From a scientific perspective, HDRS offers an important advantage: it evaluates sunscreen behaviour directly on skin, allowing better consideration of factors such as film distribution, surface topography and real-life optical interactions. Many experts consider this method particularly promising because it maintains physiological relevance while substantially reducing ethical concerns associated with erythema-based testing.
Several multicentre validation studies performed through the ALT-SPF Consortium demonstrated strong correlation between HDRS results and classical in vivo SPF values. This validation process was instrumental in supporting the publication of ISO 23698.
Nevertheless, HDRS still requires specialised instrumentation and technical expertise, limiting its immediate availability across all testing laboratories.
Industry adoption in 2026
By 2026, both ISO 23675 and ISO 23698 are actively being implemented within the cosmetic industry, particularly in research and development environments.
Many CROs and specialised photoprotection laboratories now offer these methods commercially, especially in Europe. Their use has become increasingly common during early formulation screening, benchmarking exercises and product optimisation phases.

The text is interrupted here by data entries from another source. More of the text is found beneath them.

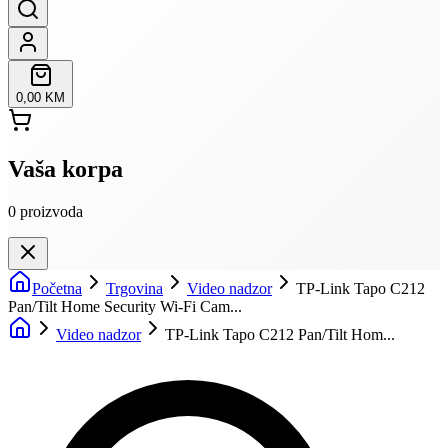
0,00 KM
Vaša korpa
0
proizvoda
Početna
Trgovina
Video nadzor
TP-Link Tapo C212
Pan/Tilt Home Security Wi-Fi Cam...
Video nadzor
TP-Link Tapo C212 Pan/Tilt Hom...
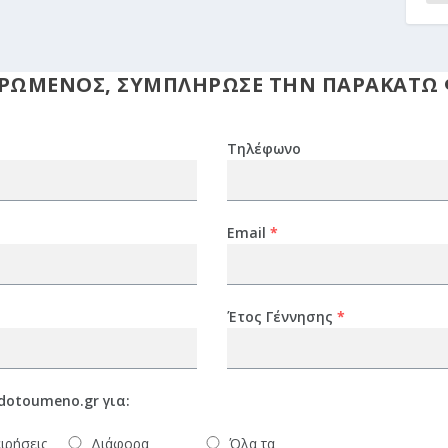
ΜΕΡΩΜΕΝΟΣ, ΣΥΜΠΛΗΡΩΣΕ ΤΗΝ ΠΑΡΑΚΑΤΩ
Τηλέφωνο
Email
*
Έτος Γέννησης
*
dotoumeno.gr για:
ιρήσεις
Διάφορα
Όλα τα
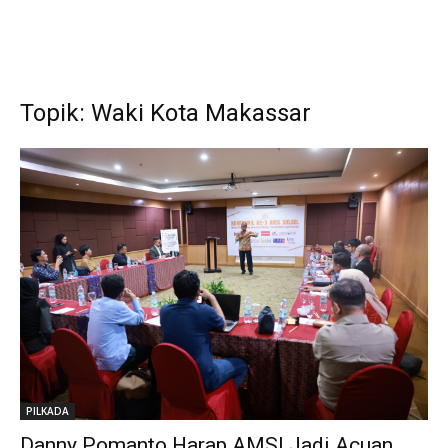
Topik: Waki Kota Makassar
PILKADA
Danny Pomanto Harap AMSI Jadi Acuan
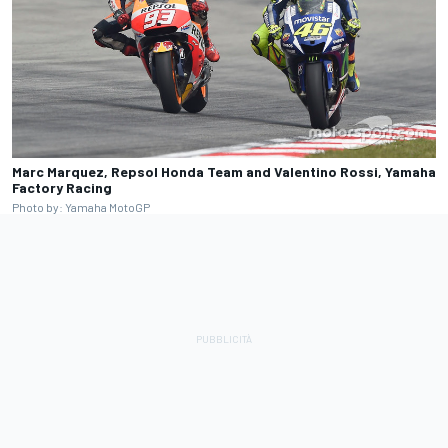
Marc Marquez, Repsol Honda Team and Valentino Rossi, Yamaha
Factory Racing
Photo by: Yamaha MotoGP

For manufacturers, the advantages are evident. In vitro SPF determination can reduce development timelines, lower testing costs and allow faster iteration during formulation work. HDRS, meanwhile, is increasingly being used as an intermediate validation tool capable of providing physiologically relevant data without relying on erythema induction.

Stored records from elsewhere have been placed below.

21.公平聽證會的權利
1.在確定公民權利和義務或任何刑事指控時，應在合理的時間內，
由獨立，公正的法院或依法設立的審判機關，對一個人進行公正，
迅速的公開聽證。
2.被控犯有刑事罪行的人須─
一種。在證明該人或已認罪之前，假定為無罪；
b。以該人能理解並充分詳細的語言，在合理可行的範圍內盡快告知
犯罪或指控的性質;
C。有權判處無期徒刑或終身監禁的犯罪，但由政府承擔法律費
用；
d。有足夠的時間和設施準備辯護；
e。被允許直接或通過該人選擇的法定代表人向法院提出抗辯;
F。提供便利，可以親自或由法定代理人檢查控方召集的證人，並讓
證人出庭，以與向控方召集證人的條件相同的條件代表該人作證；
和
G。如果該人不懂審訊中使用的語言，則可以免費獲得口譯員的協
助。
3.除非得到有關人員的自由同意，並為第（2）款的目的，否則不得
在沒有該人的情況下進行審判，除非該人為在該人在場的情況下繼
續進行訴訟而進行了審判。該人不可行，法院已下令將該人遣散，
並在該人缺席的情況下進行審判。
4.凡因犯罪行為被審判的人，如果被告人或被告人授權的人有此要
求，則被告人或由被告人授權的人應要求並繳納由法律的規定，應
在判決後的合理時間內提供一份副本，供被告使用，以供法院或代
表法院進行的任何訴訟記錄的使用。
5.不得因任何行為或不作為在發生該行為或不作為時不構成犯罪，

However, industry adoption does not necessarily mean complete regulatory substitution.
Regulatory reality
From a regulatory standpoint, the situation in 2026 remains nuanced.

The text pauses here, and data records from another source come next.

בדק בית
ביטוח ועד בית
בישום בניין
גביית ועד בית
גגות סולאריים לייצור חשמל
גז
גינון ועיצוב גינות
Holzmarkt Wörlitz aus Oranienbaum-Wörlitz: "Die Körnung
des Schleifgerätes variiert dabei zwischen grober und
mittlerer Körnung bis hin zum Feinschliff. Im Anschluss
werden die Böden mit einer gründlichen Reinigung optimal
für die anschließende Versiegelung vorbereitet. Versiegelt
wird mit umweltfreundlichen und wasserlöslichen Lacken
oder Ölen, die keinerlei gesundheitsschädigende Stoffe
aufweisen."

Within the European Union, there is growing acceptance of alternative SPF methods, especially when scientifically validated and performed according to published ISO standards. Regulatory authorities recognise the importance of reducing human testing where possible and support the development of reliable alternative methodologies.
However, there is still no complete harmonised regulatory replacement of ISO 24444 across all jurisdictions and market situations.
While alternative methods may support product development and technical dossiers, many manufacturers remain cautious regarding exclusive reliance on ISO 23675 for final market claims.
This cautious approach is not necessarily due to doubts about scientific quality. Rather, it reflects the current regulatory landscape, where authorities and companies seek legal certainty and broad international acceptability.
For this reason, many manufacturers currently adopt a combined strategy:
- ISO 23675 during formulation development,
- HDRS for advanced validation,
- and, where required, classical in vivo SPF testing for final regulatory substantiation.
This approach is especially common among companies operating internationally or targeting markets with more conservative regulatory expectations.
A transition rather than a revolution
The publication of ISO 23675 and ISO 23698 does not represent the immediate disappearance of classical in vivo SPF testing. Instead, it marks the beginning of a broader transition within sunscreen evaluation.
The industry is progressively moving from erythema-based biological endpoints toward more instrumental, reproducible and ethically sustainable methodologies. Yet this transition requires time, regulatory harmonisation and continued confidence-building between laboratories, manufacturers and authorities.
For cosmetic manufacturers, the key challenge today is therefore not only scientific performance, but also regulatory strategy: understanding when alternative methods are appropriate, how authorities currently interpret them, and how best to combine available testing approaches in order to support compliant and credible photoprotection claims.
In that sense, 2026 may not yet be the end of classical SPF testing — but it is clearly the beginning of a new regulatory era for sunscreen evaluation.